Article abstract


Nature Neuroscience 10, 1141 - 1150 (2007)
Published online: 12 August 2007 | Corrected online: 19 August 2007 | doi:10.1038/nn1955

A stream of cells migrating from the caudal telencephalon reveals a link between the amygdala and neocortex

Ryan Remedios1, Dhananjay Huilgol1, Bhaskar Saha1, Padmanabhan Hari1, Lahar Bhatnagar1, Thomas Kowalczyk2, Robert F Hevner2,3,4, Yoko Suda5, Shinichi Aizawa5, Toshio Ohshima6,7, Anastassia Stoykova8 & Shubha Tole1


The amygdaloid complex consists of diverse nuclei that belong to distinct functional systems, yet many issues about its development are poorly understood. Here, we identify a stream of migrating cells that form specific amygdaloid nuclei in mice. In utero electroporation showed that this caudal amygdaloid stream (CAS) originated in a unique domain at the caudal telencephalic pole that is contiguous with the dorsal pallium, which was previously thought to generate only neocortical cells.
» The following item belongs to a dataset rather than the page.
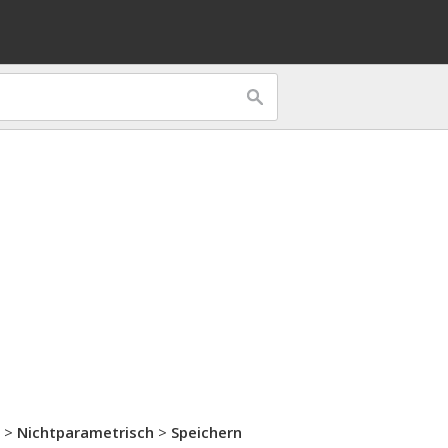
>
Nichtparametrisch
>
Speichern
The CAS and the neocortex share mechanisms for specification (transcription factors Tbr1, Lhx2 and Emx1/2) and migration (reelin and Cdk5). Reelin, a critical cue for migration in the neocortex, and Cdk5, which is specifically required for migration along radial glia in the neocortex, were both selectively required for the normal migration of the CAS, but not for that of other amygdaloid nuclei. This is first evidence of a dorsal pallial contribution to the amygdala, demonstrating a developmental and mechanistic link between the amygdala and the neocortex.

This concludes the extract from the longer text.